Combine Stage 5 (consolidation) + Stage 6 (Devil's Advocate) into the presentation:

[Stage 5 consolidated review here — Critical/High/Medium/Low, Contested, Single-Stage]

---

## 😈 Devil's Advocate Challenge

**Steel-man:** [what the approach gets right]

### Concerns

[Up to 7 concerns in Devil's Advocate format]

### Verdict: [Ship it / Ship with changes / Rethink this]

If Devil's Advocate returns "Rethink this", call this out explicitly before any other output — the user should see that verdict immediately. If it returns "Ship it" despite the other reviewers flagging many findings, investigate the disagreement (usually means the flagged findings are lower-severity than they looked).

Present this combined output to the user. If there are Critical findings OR Devil's Advocate returns "Rethink this", clearly state these must be addressed before committing/merging.

Stage failures and partial results

If a stage fails (tool unavailable, timeout, error):

Note the failure in the summary
Continue to the next stage — partial results are still valuable
Do not halt the pipeline unless ALL stages fail

If the user interrupts mid-pipeline, summarize findings from completed stages and offer to resume.

Skipping or customizing stages

Honor user requests to customize:

"skip codex" → run stages 1, 3, 4 only (+ 5, 6)
"skip devils advocate" → run stages 1-5 only
"just run bmad" → run stage 4 only, skip consolidation, skip devil's advocate
"just consolidate" → user is passing findings manually, skip stages 1-4
"focus on security" → tell each stage to weight security findings higher in their prompts

The pipeline is modular. The sequence matters less than the diversity of perspectives.

Execution model: when to run what

Main Thread: Step 0 (scope) ──→ Dispatch 4 parallel subagents ──→ Stage 5 (consolidate) ──→ Stage 6 subagent (Devil's Advocate) ──→ Final output
                                    │
                                    ├── Stage 1: general-purpose (debate)
                                    ├── Stage 2: codex:codex-rescue (GPT-5.4)
                                    ├── Stage 3: code-reviewer / python-reviewer
                                    └── Stage 4: general-purpose (BMAD)

Stages 1-4 run in parallel because they're independent — no anchoring bias, and total wall-clock time drops from ~15-20min to ~5-7min.
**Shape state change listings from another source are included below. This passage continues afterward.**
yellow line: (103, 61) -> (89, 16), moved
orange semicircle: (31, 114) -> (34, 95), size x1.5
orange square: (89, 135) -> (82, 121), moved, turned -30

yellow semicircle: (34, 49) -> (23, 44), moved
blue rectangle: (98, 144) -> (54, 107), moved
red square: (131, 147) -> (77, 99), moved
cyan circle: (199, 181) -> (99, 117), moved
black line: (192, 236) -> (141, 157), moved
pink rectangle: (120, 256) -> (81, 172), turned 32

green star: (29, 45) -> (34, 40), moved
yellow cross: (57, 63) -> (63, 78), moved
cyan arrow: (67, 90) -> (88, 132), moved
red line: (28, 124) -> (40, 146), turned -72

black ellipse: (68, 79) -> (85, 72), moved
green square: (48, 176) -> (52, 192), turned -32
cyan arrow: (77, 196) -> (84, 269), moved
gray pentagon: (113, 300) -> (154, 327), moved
Each subagent gets its own context window, so the main thread stays clean.

Stage 5 runs in the main thread because consolidation needs all 4 results in one place to deduplicate and reconcile.
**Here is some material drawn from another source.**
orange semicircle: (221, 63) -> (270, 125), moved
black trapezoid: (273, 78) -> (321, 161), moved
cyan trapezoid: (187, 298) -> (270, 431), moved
Stage 6 runs as a sequential subagent because Devil's Advocate explicitly needs to challenge the consensus AFTER it forms. Running it in parallel would give it nothing to challenge. It runs as a subagent (not main thread) because it reads ~800 lines of skill + reference files and would bloat the main thread's context.
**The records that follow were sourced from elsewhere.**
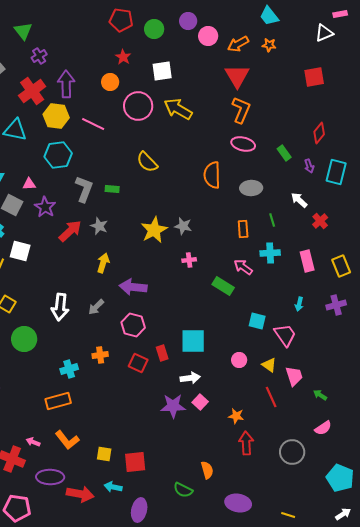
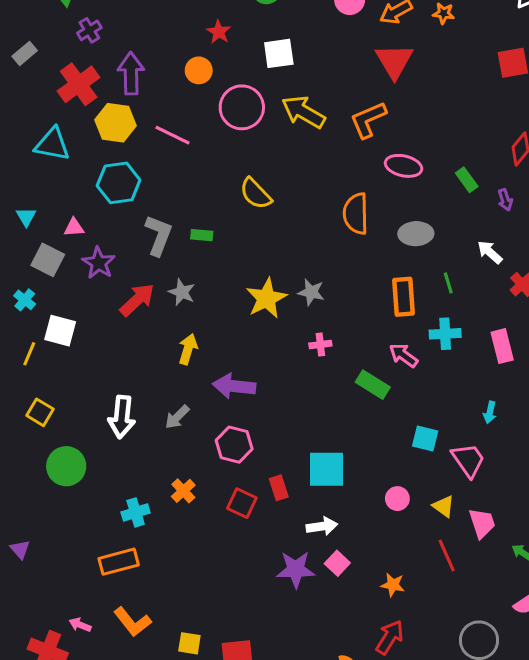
orange L-shape: (241, 110) -> (368, 120), moved, turned -136
orange rectangle: (243, 229) -> (404, 297), size x1.4
orange cross: (100, 355) -> (183, 491), turned -35
red arrow: (246, 443) -> (390, 637), moved, turned 35

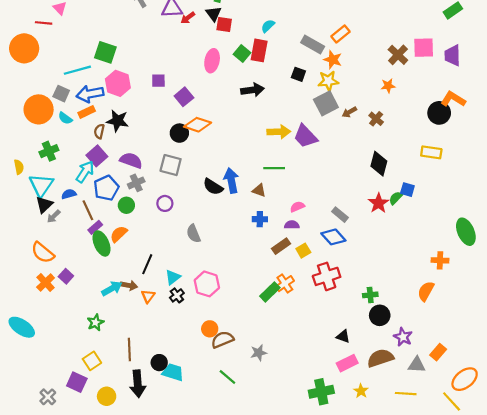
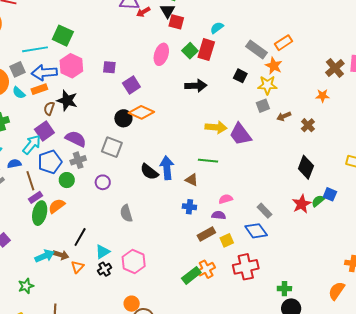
gray square: (61, 94) -> (18, 69), turned 35
gray square: (326, 103) -> (263, 106), size x0.6
green ellipse: (101, 243) -> (40, 213), turned 30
Each subagent type maps to a real capability:

general-purpose — has access to ALL tools (Skill, Agent, Bash), can invoke /simplify, /bmad-review:bmad-code-review, /devils-advocate:devils-advocate, and dispatch sub-subagents
codex:codex-rescue — dedicated Codex bridge with Bash access to invoke the CLI
everything-claude-code:code-reviewer / python-reviewer — specialized review agents with built-in review logic

Sequential fallback: If the user says "run stages one at a time" or if parallel dispatch fails, fall back to invoking each stage sequentially via Skill tool calls. Always preserve the order: 1-4 (any order) → 5 → 6.